What to produce
Count every line below that holds "ассортименте". Number only.

(Listed records Opens)

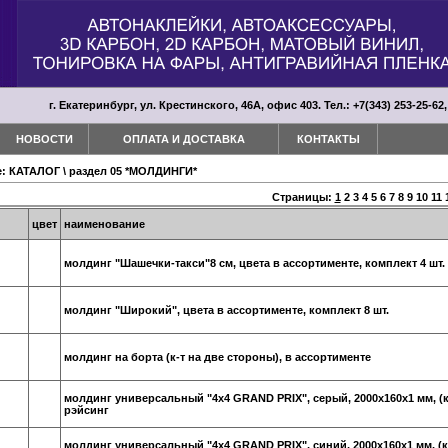
г. Екатеринбург, ул. Крестинского, 46А, офис 403. Тел.: +7(343) 253-25-62,
НОВОСТИ
ОПЛАТА И ДОСТАВКА
КОНТАКТЫ
е:
КАТАЛОГ
\
раздел 05 *МОЛДИНГИ*
Страницы:
1
2
3
4
5
6
7
8
9
10
11
цвет
наименование
молдинг "Шашечки-такси"8 см, цвета в ассортименте, комплект 4 шт.
молдинг "Широкий", цвета в ассортименте, комплект 8 шт.
молдинг на борта (к-т на две стороны), в ассортименте
молдинг универсальный "4х4 GRAND PRIX", серый, 2000х160х1 мм, (к-т
рэйсинг
молдинг универсальный "4х4 GRAND PRIX", синий, 2000х160х1 мм, (к-т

(Listed records Closes)

Response box
3